## Work instructions
From the first entry to the last, restate everything word for word and exclude pictures.

## Data

= Beginning of Section =

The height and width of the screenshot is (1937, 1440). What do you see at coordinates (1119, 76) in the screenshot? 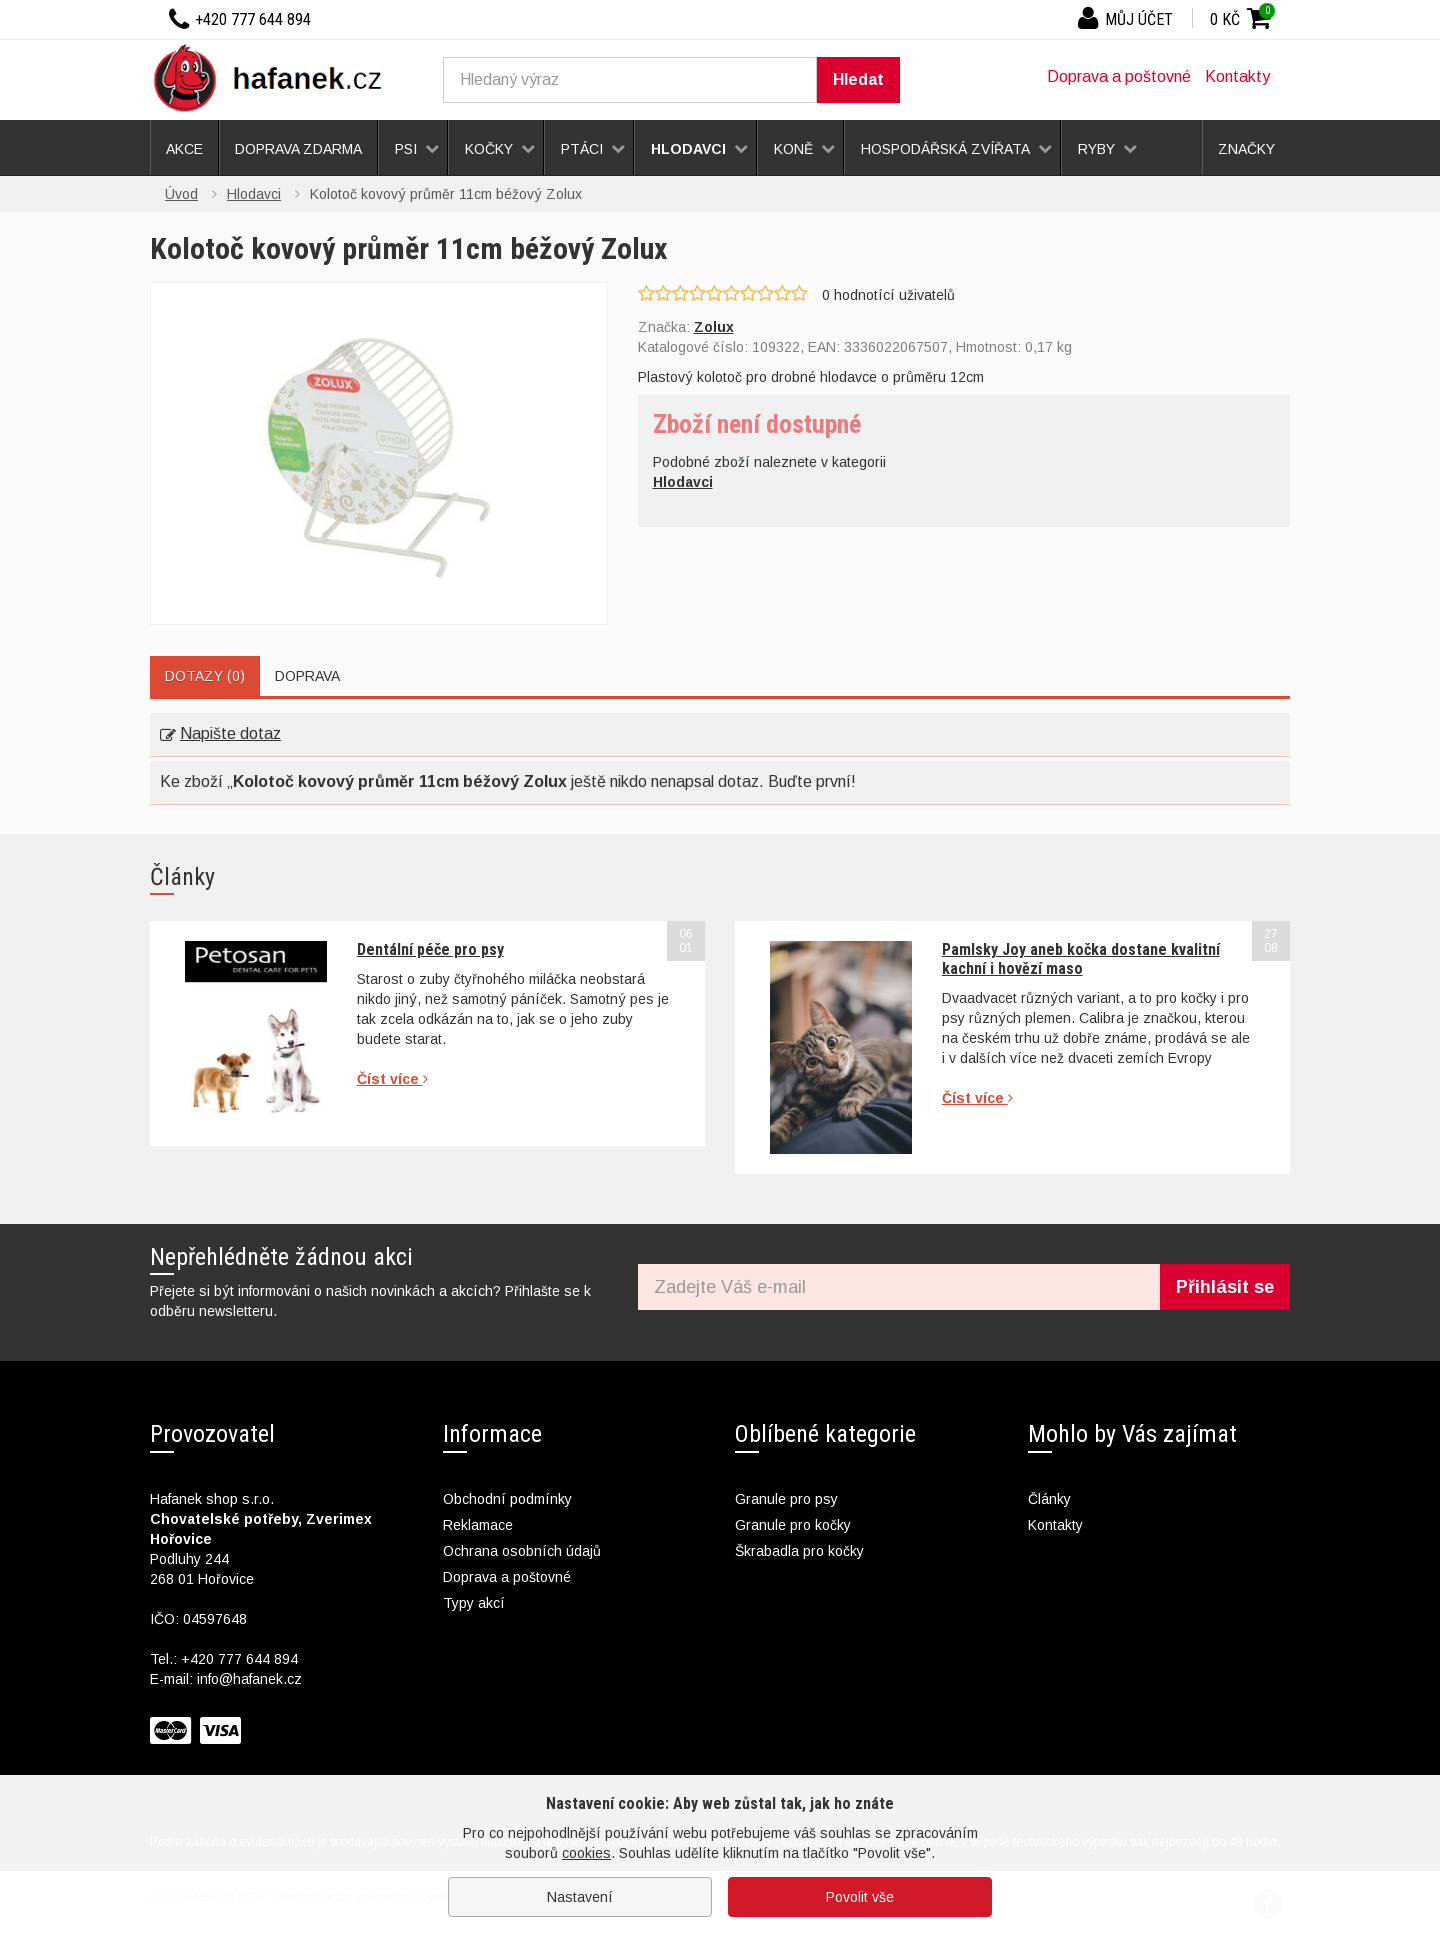
I see `Doprava a poštovné` at bounding box center [1119, 76].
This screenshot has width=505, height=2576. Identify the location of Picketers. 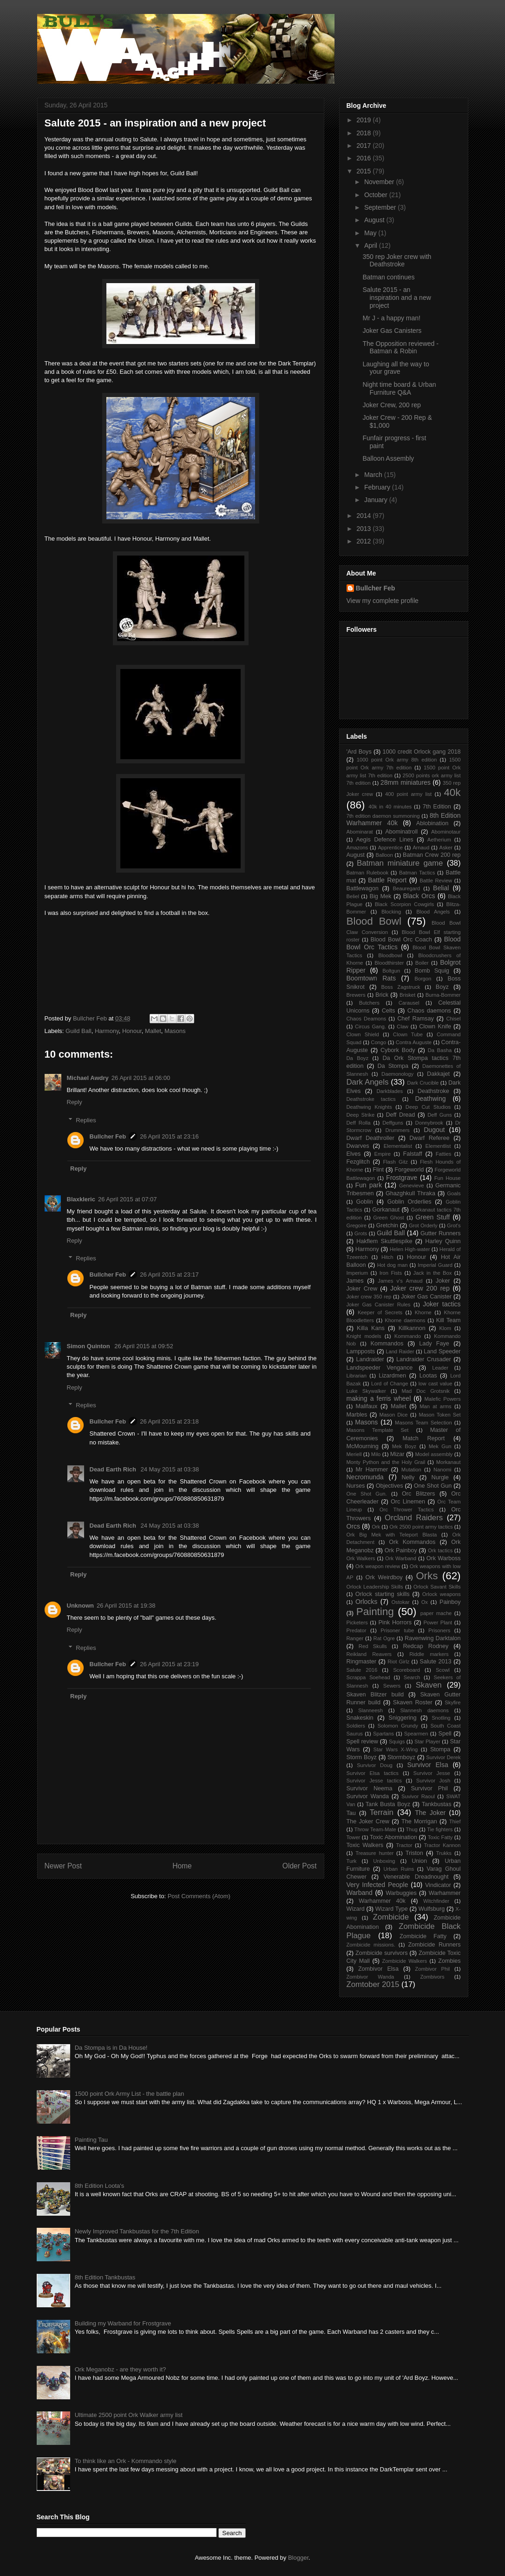
(357, 1622).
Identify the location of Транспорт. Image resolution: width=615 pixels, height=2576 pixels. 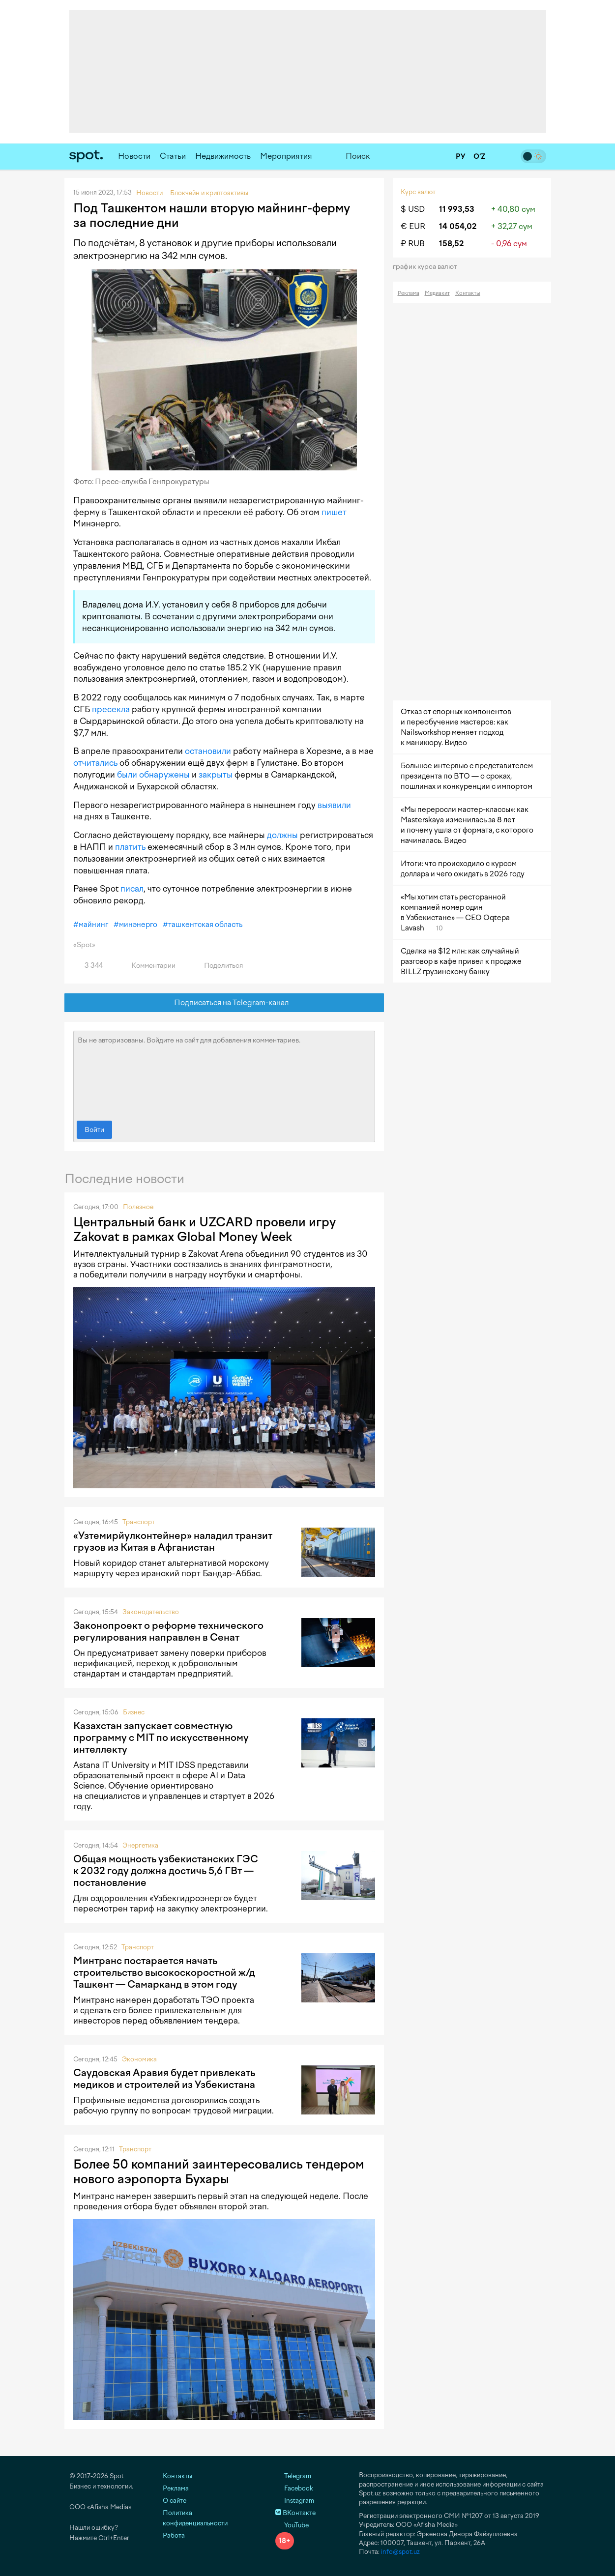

= End of Section =

## Result of this task
The height and width of the screenshot is (1937, 1440). What do you see at coordinates (1119, 76) in the screenshot? 
I see `Doprava a poštovné` at bounding box center [1119, 76].
This screenshot has width=505, height=2576. Identify the location of Picketers. 
(357, 1622).
Identify the location of Транспорт. Image resolution: width=615 pixels, height=2576 pixels. 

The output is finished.